This series implements a dma-buf “revoke” mechanism: to allow a dma-buf exporter to explicitly invalidate (“kill”) a shared buffer after it has been distributed to importers, so that further CPU and device access is prevented and importers reliably observe failure.
Today, dma-buf effectively provides “if you have the fd, you can keep using the memory indefinitely.” That assumption breaks down when an exporter must reclaim, reset, evict, or otherwise retire backing memory after it has been shared. Concrete cases include GPU reset and recovery where old allocations become unsafe to access, memory eviction/overcommit where backing storage must be withdrawn, and security or isolation situations where continued access must be prevented. While drivers can sometimes approximate this with exporter-specific fencing and policy, there is no core dma-buf state transition that communicates “this buffer is no longer valid; fail access” across all access paths.
The change in this series is to introduce a core “revoked” state on the dma-buf object and a corresponding exporter-triggered revoke operation. Once a dma-buf is revoked, new access paths are blocked so that attempts to DMA-map, vmap, or mmap the buffer fail in a consistent way.
In addition, the series aims to invalidate existing access as much as the kernel allows: device mappings are torn down where possible so devices and IOMMUs cannot continue DMA.
The semantics are intentionally simple: revoke is a one-way, permanent transition for the lifetime of that dma-buf instance.
From a compatibility perspective, users that never invoke revoke are unaffected, and exporters that adopt it gain a core-supported enforcement mechanism rather than relying on ad hoc driver behavior. The intent is to keep the interface minimal and avoid imposing policy; the series provides the mechanism to terminate access, with policy remaining in the exporter and higher-level components.
BTW, see this megathread [1] for additional context. Ironically, it was posted exactly one year ago.

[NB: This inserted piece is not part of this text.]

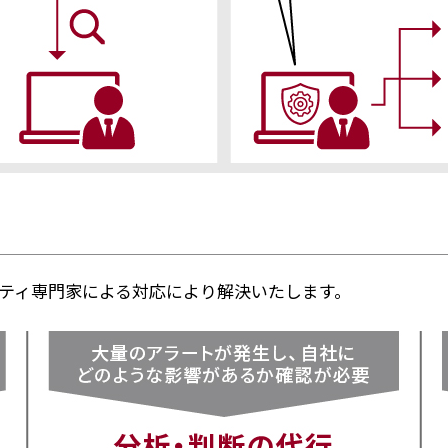
ティ専門家による対応により解決いたします。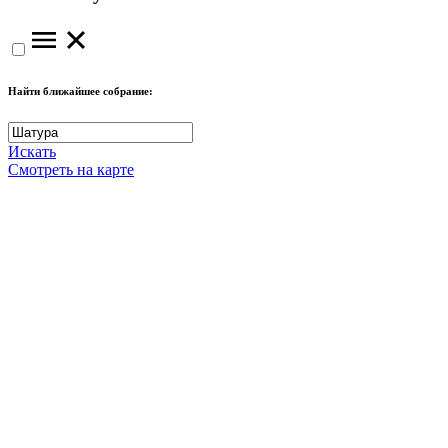
Найти ближайшее собрание:
Искать
Смотреть на карте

[1] https://lore.kernel.org/all/20250107142719.179636-2-yilun.xu@linux.intel.com...
Thanks
Cc: linux-rdma@vger.kernel.org Cc: linux-kernel@vger.kernel.org Cc: linux-media@vger.kernel.org Cc: dri-devel@lists.freedesktop.org Cc: linaro-mm-sig@lists.linaro.org Cc: kvm@vger.kernel.org Cc: iommu@lists.linux.dev To: Jason Gunthorpe jgg@ziepe.ca To: Leon Romanovsky leon@kernel.org To: Sumit Semwal sumit.semwal@linaro.org To: Christian König christian.koenig@amd.com To: Alex Williamson alex@shazbot.org To: Kevin Tian kevin.tian@intel.com To: Joerg Roedel joro@8bytes.org To: Will Deacon will@kernel.org To: Robin Murphy robin.murphy@arm.com
Signed-off-by: Leon Romanovsky leonro@nvidia.com --- Leon Romanovsky (4): dma-buf: Introduce revoke semantics vfio: Use dma-buf revoke semantics iommufd: Require DMABUF revoke semantics iommufd/selftest: Reuse dma-buf revoke semantics
drivers/dma-buf/dma-buf.c | 36 ++++++++++++++++++++++++++++++++---- drivers/iommu/iommufd/pages.c | 2 +- drivers/iommu/iommufd/selftest.c | 12 ++++-------- drivers/vfio/pci/vfio_pci_dmabuf.c | 27 ++++++--------------------- include/linux/dma-buf.h | 31 +++++++++++++++++++++++++++++++ 5 files changed, 74 insertions(+), 34 deletions(-) --- base-commit: 9ace4753a5202b02191d54e9fdf7f9e3d02b85eb change-id: 20251221-dmabuf-revoke-b90ef16e4236
Best regards, -- Leon Romanovsky leonro@nvidia.com
From: Leon Romanovsky leonro@nvidia.com
Add a dma-buf revoke mechanism that allows an exporter to explicitly invalidate ("kill") a shared buffer after it has been handed out to importers. Once revoked, all further CPU and device access is blocked, and importers consistently observe failure.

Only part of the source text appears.